As he sorted his hand he thought back to the last time he had played Heng. The object of Chou was straightforward and could be expressed quite simply: it was to hold the most points in one's hand at the end of the final play. To do so, however, one had not only to strengthen one's own hand but to weaken one's opponents. The game's complex system of discards and exchanges, blind draws and open challenges was designed to simulate this aspect of political life, the sticky web of intrigue that underpinned it all. Heng played, however, as if he barely understood this aspect of the game, as if only the relative levels of the cards—their positive attributes— mattered to him. He sought to cram his hand full of high-scoring cards and bonus combinations—Ministers and Family Heads and Generals—failing, like so many of his kind, to understand the other side of things, the powerfully destructive potential of Concubines and Sons.

In Chou the value of a card did not always express its significance in the scheme of things. So it was with Concubines. At the end of the game they were worth only eight points—fifty-six points less than a Family Head and one hundred twenty points less than a Minister. Unless . . .

Unless the Emperor were without a Wife. In which case, the Concubine took on its negative aspect, cancelling out not only its own value but the two hundred fifty-six points that the Emperor would otherwise score.

Likewise with the Sons. While they scored only four a piece at the final count, in the company of their respective mothers they became a liability, cancelling out not merely their own value but that of any Minister held.

The skillful player sought, therefore, to pair Wives with Sons, hold back Wives from those who held the Emperor, and, at the last throw, to off-load their pairings and Concubines in an exchange of hostages. To win by undermining their opponents.

Sergey smiled, noting that he had both Concubines in his hand. Well, good. This time he would keep them. Would make it seem he had drawn them late in the play, before he could off-load them on another.

A half hour later he had lost.

"Another game, ch'un tzu?" Heng asked, jotting down Yi's victory on the tab. Sergey glanced across. He was eleven thousand down, Chan nine, Heng eight. Yi, who had taken on Tsang's deficit of two thousand, was now twenty-eight thousand up.

Heng dealt this time. "Has anyone the Emperor?" he asked, having sorted out his own hand.

Sergey laid it down before him, then reached across to take another card from the pile. Having the Emperor made one strong. But it also made one vulnerable— to Concubines and the scheming Sons of Wives.

Again he smiled. He had a good hand—no, an excellent hand. Three Wives and three Ministers and there, at the far left of his hand, one of the Concubines. The tiny, doe-eyed one.

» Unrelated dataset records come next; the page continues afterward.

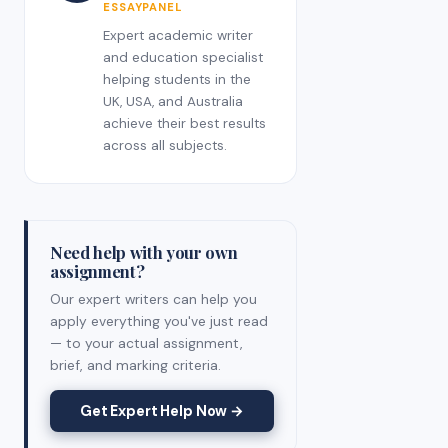
ESSAYPANEL
Expert academic writer
and education specialist
helping students in the
UK, USA, and Australia
achieve their best results
across all subjects.
Need help with your own
assignment?
Our expert writers can help you
apply everything you've just read
— to your actual assignment,
brief, and marking criteria.
Get Expert Help Now →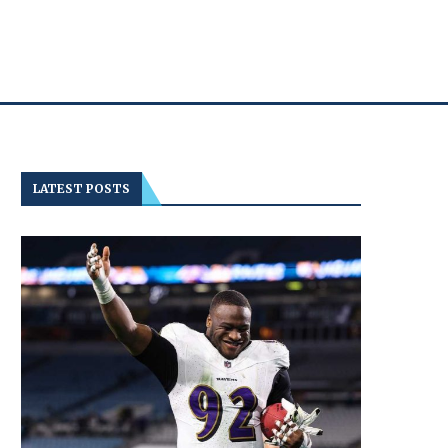
LATEST POSTS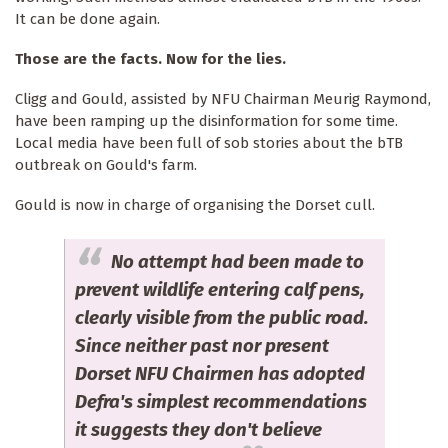
It can be done again.
Those are the facts. Now for the lies.
Cligg and Gould, assisted by NFU Chairman Meurig Raymond,
have been ramping up the disinformation for some time.
Local media have been full of sob stories about the bTB
outbreak on Gould's farm.
Gould is now in charge of organising the Dorset cull.
No attempt had been made to
prevent wildlife entering calf pens,
clearly visible from the public road.
Since neither past nor present
Dorset NFU Chairmen has adopted
Defra's simplest recommendations
it suggests they don't believe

He looked down, momentarily abstracted from the game, thinking back to earlier that evening and to the row with Catherine. He had shut it out before, but now it came back to him. It had been his fault. He could see that now. But why did she always have to provoke him so? Why couldn't she be more like the other women he knew? He felt a mild irritation at her behavior. Why did she always have to be so stubborn? Didn't she know what it did to him? And all that business with the "technician," Shepherd. Why had she done that, if not to spite him? She knew how jealous he was. Why couldn't she be a bit more compliant? Then again, he liked her spirit. So different from Lotte and her kind.